Associazione Calabria Sociale sulla morte dell’ambasciatore
3 min di lettura“È il momento di porre fine a questa situazione sempre più tragica e intricata, di pretendere il rispetto e la tutela dei nostri rappresentanti, troppo abbandonati al caso” afferma in una nota, Gianfranco Turino
Comunicato Stampa
Una giornata come tante in quell’Africa ricca di tutto ciò che il sottosuolo offre a livello minerario, ma povera di sicurezza della vita, di sociale e mancante di ogni tipo di benessere, dall’acqua al pane, un continente che attrae chi sente la magia di un mondo diverso. Ma nell’insieme di un ovattato romanticismo, capace di fare la fortuna di grandi scrittori, esiste il terribile lato negativo, delle guerre tribali e i massacri d’ogni genere; in uno schiavismo ributtante che travolge tutto e tutti, costringendo la gente, stremata, ad un esodo alla ricerca di sé stessi.

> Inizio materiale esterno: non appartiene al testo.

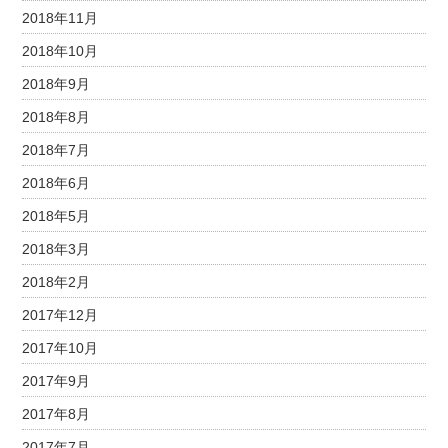
2018年11月
2018年10月
2018年9月
2018年8月
2018年7月
2018年6月
2018年5月
2018年3月
2018年2月
2017年12月
2017年10月
2017年9月
2017年8月
2017年7月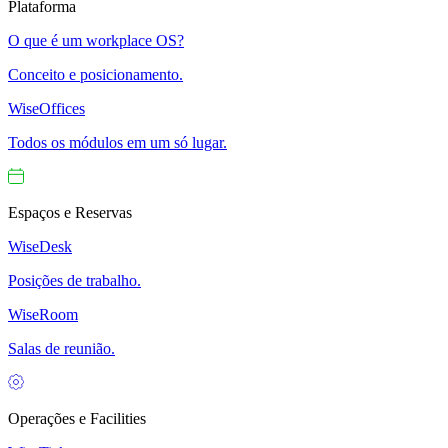
Plataforma
O que é um workplace OS?
Conceito e posicionamento.
WiseOffices
Todos os módulos em um só lugar.
Espaços e Reservas
WiseDesk
Posições de trabalho.
WiseRoom
Salas de reunião.
Operações e Facilities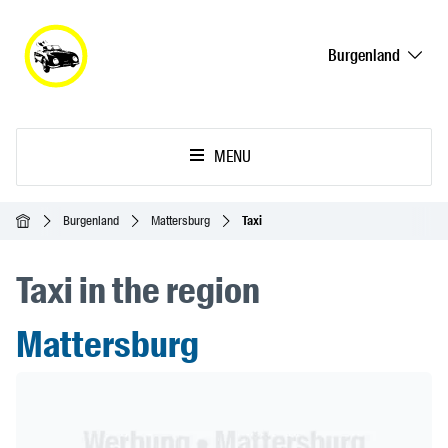
Burgenland
MENU
Accueil
Burgenland
Mattersburg
Taxi
Taxi in the region
Mattersburg
Header Banner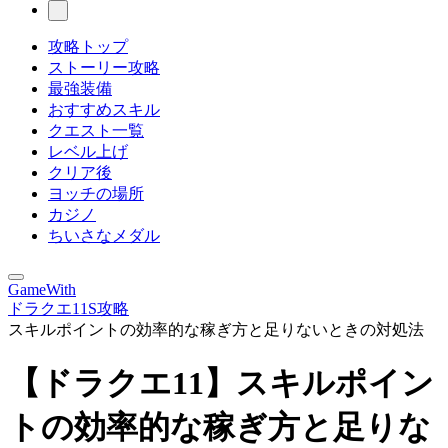
攻略トップ
ストーリー攻略
最強装備
おすすめスキル
クエスト一覧
レベル上げ
クリア後
ヨッチの場所
カジノ
ちいさなメダル
GameWith
ドラクエ11S攻略
スキルポイントの効率的な稼ぎ方と足りないときの対処法
【ドラクエ11】スキルポイン
トの効率的な稼ぎ方と足りな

L’Italia, con le forze dell’ONU, è presente sullo scacchiere mondiale, per il suo buonismo umanitario, ha pagato e continua a pagare, in termini di uomini e mezzi, un prezzo elevato per tentare di far mantenere la pace. Un attimo scolpito nel pensiero e nella coscienza di coloro che credono nei valori di Patria e onore, per restare gli alfieri di un dialogo di assistenza agli inermi in qualunque parte de mondo. Gli ultimi eventi, quelli che hanno portato alla morte del nostro ambasciatore nella Repubblica del Congo, Luca Attanasio, del carabiniere di scorta, Vittorio Iacovacci e dell’autista congolese Moustafà Milambo, non possono passare nel silenzio, era il nostro ambasciatore, la linea diretta dell’Italia, la voce della nostra nazione in quell’Africa piena del bollore omicida di gente che appartiene ad etnie diverse, che non sono soggetti a nessuna autorità superiore. Un attentato, panificato e consumato senza ostacoli, anche per la mancanza di un maggiore numero di componenti della scorta che, in precedenza, pur richiesti, erano stati rifiutati. La risposta della politica di oggi, quella partitica, preferisce il più profondo silenzio, subendo fatti e atti come questo, che non succedono però ai rappresentanti di altre nazioni. Evidentemente noi siamo considerati i reietti dello scacchiere mondiale, buoni solo per recitare la parte di secondo piano ed essere, carne da macello.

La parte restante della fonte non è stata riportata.